Betreff: Windenergie in der Stadt Salzgitter
Status:öffentlichVorlage-Art:Anfrage M.B.S.-Ratsfraktion
Federführend:M.B.S.-Ratsfraktion   
Beratungsfolge:
Rat der Stadt Salzgitter zur Kenntnis
20.12.2017 
14. öffentliche/nichtöffentliche Sitzung des Rates der Stadt Salzgitter Kenntnisnahme bzw.Beschlussvorbereitung   

Sachverhalt
Anlage/n

Anfragen:
 

Die M.B.S.-Ratsfraktion bittet die Verwaltung um Beantwortung folgender Fragen:

 

1. Wann wurden die einzelnen Anlagen in Betrieb genommen und wie sieht die

    Nachnutzung aus?

 

2. Wie sieht die Verwaltung die Nachnutzung in Bezug zum Sachverhalt?

 

 

Sachverhalt:

 

In Salzgitter gibt es mind. 4 Standorte mit insgesamt 49 Windrädern.

(Quelle: Klimaschutzkonzept Stadt Salzgitter 2013)

Der größte Windpark in Lesse mit 23 Anlagen und einer Leistung von 44.100 kW, der zweitgrößte in Sauingen mit 16 Anlagen und 22.900 kW.

Installierte Nennleistung 76.350 kW mit einer jährlichen Stromerzeugung von 139.568 MWh.

Umgerechnet auf jeden Einwohner entspricht das ca. 1.395 kWh

ausreichend um den Strombedarf allerrger in Salzgitter zu decken.

In den nächsten Jahren erreichen einige WEA (Windenergieanlagen, Windkraft­anlagen) das 20. Betriebsjahr. Zum Weiterbetrieb ist eine Verlängerung der Betriebs­erlaubnis mit einem entsprechenden Gutachten notwendig. Die Wartungs- und Reparaturkosten steigen mit dem Anlagenalter und ein wirtschaftlicher Weiterbetrieb wird zunehmend schwieriger.

Mehrere Windräder in Salzgitter werden im nächsten Jahrzehnt vermutlich abgebaut, weil ihre staatliche Förderung ausläuft. Wenn die Strompreise in der nächsten Dekade nicht steigen, werden sich nur wenige Anlagen ohne Förderung am Markt behaupten, heißt es in einer Analyse des Berliner Fachberatungsunternehmens Energy Brainpool.

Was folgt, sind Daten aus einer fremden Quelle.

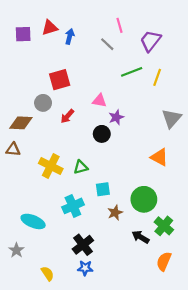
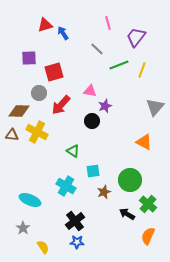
purple square: (23, 34) -> (29, 58), moved
blue arrow: (70, 36) -> (63, 33), turned -48
gray line: (107, 44) -> (97, 49), moved
red arrow: (67, 116) -> (61, 105), size x1.5
yellow cross: (51, 166) -> (37, 132), moved
green triangle: (81, 167) -> (73, 151), turned 48
cyan cross: (73, 206) -> (66, 186), turned -36
gray star: (16, 250) -> (23, 228), moved

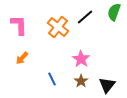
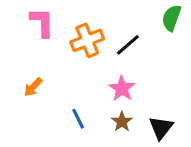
black line: (85, 17) -> (128, 45), moved
pink L-shape: (19, 25) -> (42, 22), moved
orange cross: (58, 27) -> (87, 40), turned 30

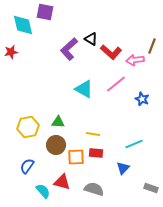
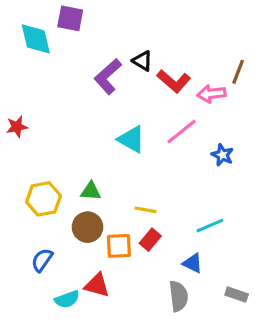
red star: (11, 52) -> (17, 127), moved
red rectangle: (96, 153) -> (150, 240), turned -56
blue triangle: (123, 168) -> (193, 263), turned -48
gray semicircle: (94, 189) -> (178, 296), moved, turned 66
cyan semicircle: (43, 191) -> (67, 299), turned 112

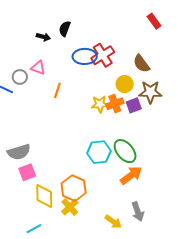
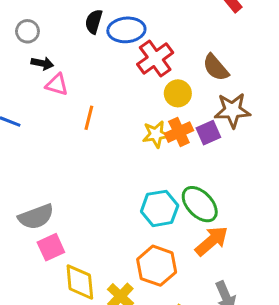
black arrow: (43, 37) -> (42, 63), moved
blue ellipse: (85, 56) -> (126, 30), moved
gray circle: (20, 77) -> (27, 31), moved
yellow circle: (125, 84) -> (178, 93), moved
orange hexagon: (74, 188) -> (157, 266), moved

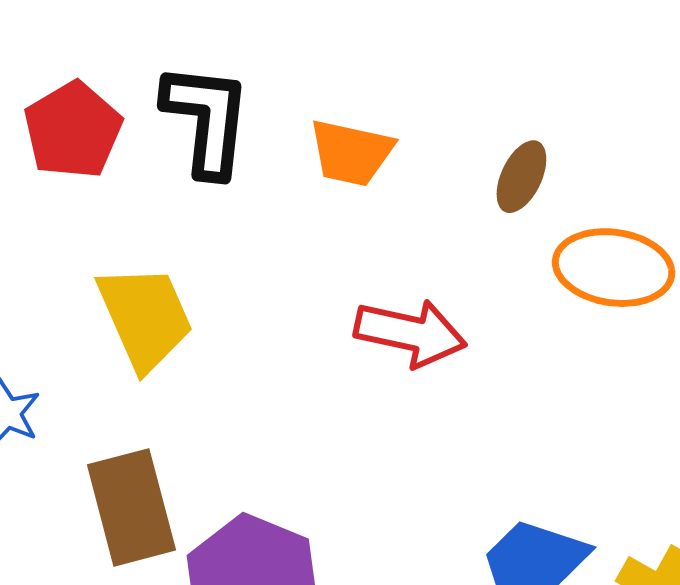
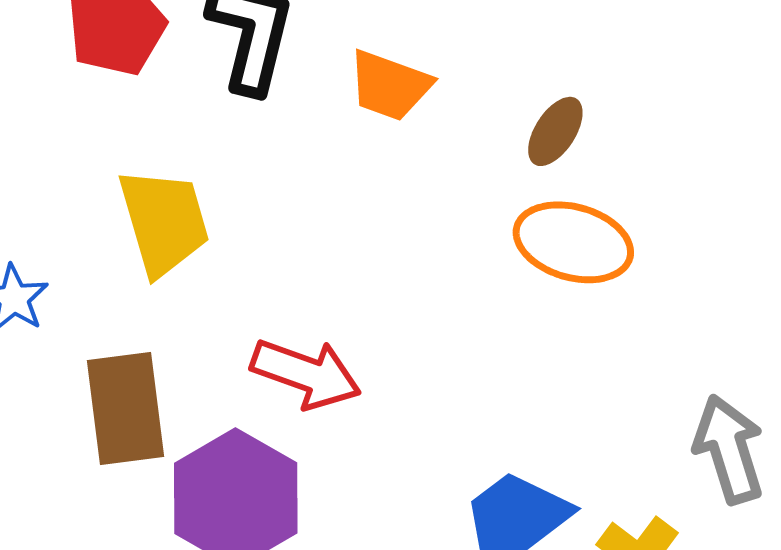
orange ellipse: (614, 268) -> (573, 242), moved
red arrow: (410, 333) -> (306, 374), moved

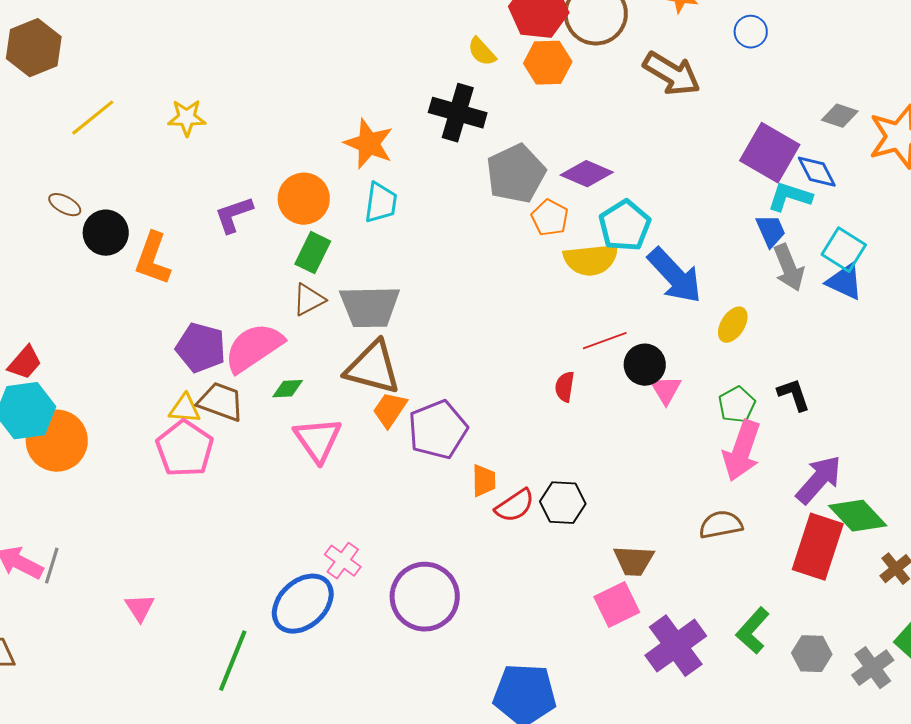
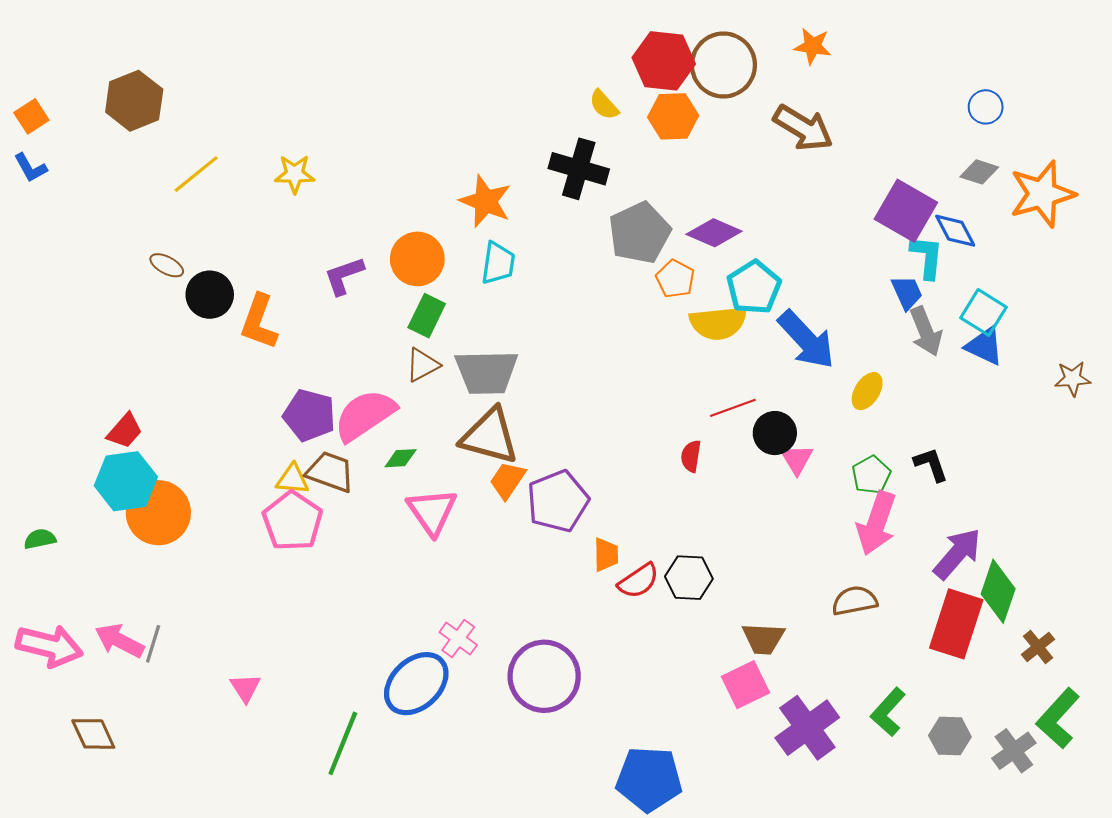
blue circle: (751, 32) -> (986, 107), moved
cyan L-shape: (790, 197) -> (927, 257), turned 78
green diamond: (858, 516) -> (998, 591), turned 62

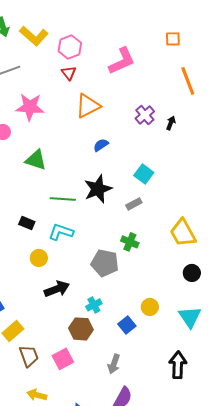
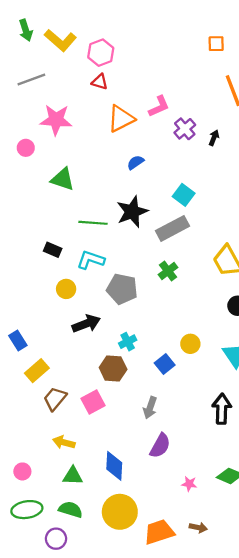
pink L-shape: (122, 61) -> (159, 106), moved, size x0.7
red triangle: (69, 73) -> (100, 82), turned -35
gray rectangle: (134, 204) -> (172, 228), size x1.8
green cross: (130, 242) -> (168, 271), turned 30
gray pentagon: (105, 263) -> (122, 289), moved
brown trapezoid: (29, 356) -> (55, 399), turned -120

Diese Einschätzung wird von den meisten Fachleuten geteilt. “Auf jeden Fall ist ab 2020 mit der Abschaltung von Bestandsanlagen in mehr oder weniger großem Umfang zu rechnen“, heißt es in einem Artikel mehrerer Ökonomen des Helmholtz-Zentrums für Umweltforschung in Leipzig in der Zeitschrift “Wirtschaftsdienst“.

Der Knackpunkt ist der Strompreis von 2021 an, den heute noch niemand kennt. Die alten Windkraftanlagen, deren Rotoren sich seit 20 Jahren oder länger drehen, verlieren zwar ihre Förderung nach dem Erneuerbare-Energie-Gesetz (EEG), aber nicht ihre Betriebserlaubnis. Sie könnten weiterarbeiten, wenn es sich lohnt.

Wie alle älteren Maschinen sind aber auch Windkraftwerke nach 20 Jahren verschleiß anfällig für Reparaturen und wartungsintensiver als neue Anlagen. Ihre Betriebskosten sind höher. Der aktuelle Strompreis von rund drei Cent je Kilowattstunde dürfte nicht reichen, um die Anlagen in Betrieb zu halten - vielleicht mit ein paar Ausnahmen an besonders guten Standorten.

Hintergrund: Problematik (Repowering)

Ein Nachweis der Standsicherheit wird mit größerer Windparkdichte schwieriger. Das Problem war eigentlich lange Zeit in Deutschland nur auf wenige besonders dicht mit Windturbinen bebaute Regionen beschränkt: Im Nachlauf der Windturbinen, also hinter den in eine Luftströmung gestellten Windenergie-Rotoren, entstehen bedeutende Luftverwirbelungen. Diese können dahinter platzierte andere Windenergieanlagen derart unsteten und wechselnden Lasten aussetzen, dass diese Bestandsanlagen schlimmstenfalls ihren Halt verlieren. Kein Problem stellte das Phänomen dar, solange die nächsten Windturbinen hinter der neuen Anlage vom selben Hersteller stammten. Denn der konnte alle Standsicherheitsnachweise dieser Bestandsanlagen mit dem Zugriff auf alle Fabrik- und Betriebsdaten schnell neu berechnen.